Rare episodes of atrial fibrillation are difficult to detect and this might have led to an overestimation of the PFO-associated MI pathomechanism. However, the almost complete exclusion of patients with other heart disease makes atherothrombotic and embolic reasons less likely even in the presence of paroxysmal atrial fibrillation.

We undoubtedly underestimated the likelihood of paradoxical MI by excluding patients with atherosclerosis, who are generally more sick, older and more prone to thrombosis and PE, and thus also to paradoxical embolism. In a large population study Sørensen et al found among almost 17,000 patients with PE a relative risk of 2.6 for stroke or MI vs. a normal control population of 163,000 patients.57 However, they concluded it was not plausible that PE in itself causes MI and apparently completely disregarded a paradoxical embolic pathophysiology. Therefore, we consider our study an “eye opener” for those who think similarly and we tried to prove the occurrence of paradoxical embolic MI in a population in which all other plausible causes were excluded with unusual scrutiny.

Overall, the likelihood that the events were caused by paradoxical coronary embolism is underscored by the high percentage of patients who also showed other arterial embolisms and by the large size of the PFO.

Conclusion

Our findings demonstrated that less than 1% of MIs were caused by paradoxical embolism via an interatrial communication.
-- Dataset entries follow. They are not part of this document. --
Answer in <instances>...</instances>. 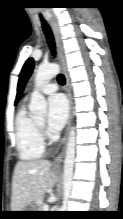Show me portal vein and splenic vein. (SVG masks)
<instances>
[{
	"label": "portal vein and splenic vein",
	"mask_w": 123,
	"mask_h": 219,
	"mask_svg": "<svg viewBox=\"0 0 123 219\" xmlns=\"http://www.w3.org/2000/svg\"><path fill=\"white\" fill-rule=\"evenodd\" d=\"M48 209H49L48 204H44V205H43V210H44V211H48Z\"/></svg>",
	"instance_id": "18ae733b"
}]
</instances>
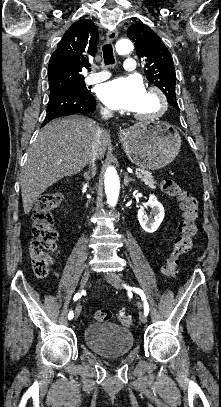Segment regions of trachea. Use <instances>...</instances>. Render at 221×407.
Returning <instances> with one entry per match:
<instances>
[{
    "instance_id": "obj_1",
    "label": "trachea",
    "mask_w": 221,
    "mask_h": 407,
    "mask_svg": "<svg viewBox=\"0 0 221 407\" xmlns=\"http://www.w3.org/2000/svg\"><path fill=\"white\" fill-rule=\"evenodd\" d=\"M103 51V57H104V62L106 65L109 64H114L115 63V58L113 55V48L111 44H105L102 48Z\"/></svg>"
}]
</instances>
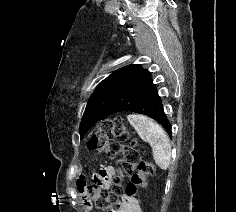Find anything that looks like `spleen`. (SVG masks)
<instances>
[{
    "mask_svg": "<svg viewBox=\"0 0 236 212\" xmlns=\"http://www.w3.org/2000/svg\"><path fill=\"white\" fill-rule=\"evenodd\" d=\"M127 119L141 139L152 147L155 163L166 170L170 165L171 145L163 128L144 115L131 114L127 116Z\"/></svg>",
    "mask_w": 236,
    "mask_h": 212,
    "instance_id": "1",
    "label": "spleen"
}]
</instances>
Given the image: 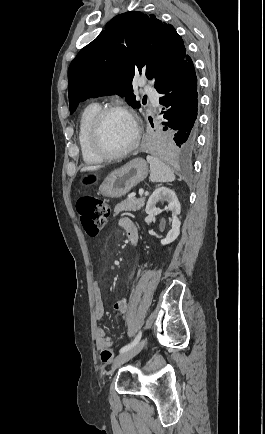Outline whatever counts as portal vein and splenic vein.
<instances>
[{
  "mask_svg": "<svg viewBox=\"0 0 265 434\" xmlns=\"http://www.w3.org/2000/svg\"><path fill=\"white\" fill-rule=\"evenodd\" d=\"M143 192H144V190H139L140 196H142Z\"/></svg>",
  "mask_w": 265,
  "mask_h": 434,
  "instance_id": "1",
  "label": "portal vein and splenic vein"
}]
</instances>
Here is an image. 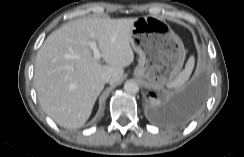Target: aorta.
<instances>
[{
	"label": "aorta",
	"instance_id": "obj_1",
	"mask_svg": "<svg viewBox=\"0 0 244 157\" xmlns=\"http://www.w3.org/2000/svg\"><path fill=\"white\" fill-rule=\"evenodd\" d=\"M124 90L129 94H136L139 91V86L135 81L129 80L125 82Z\"/></svg>",
	"mask_w": 244,
	"mask_h": 157
}]
</instances>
Based on an estimate of approximately 7 million MIs worldwide per year there would be an expected case load of at least 35,000 cases of MI caused by paradoxical coronary embolism or, based on an estimated annual incidence of roughly 200 MIs/100.000 population,54 an incidence of at least 10 cases per million of the population.

Disclosures

The authors declare no conflictS of interest. There was no funding of the study.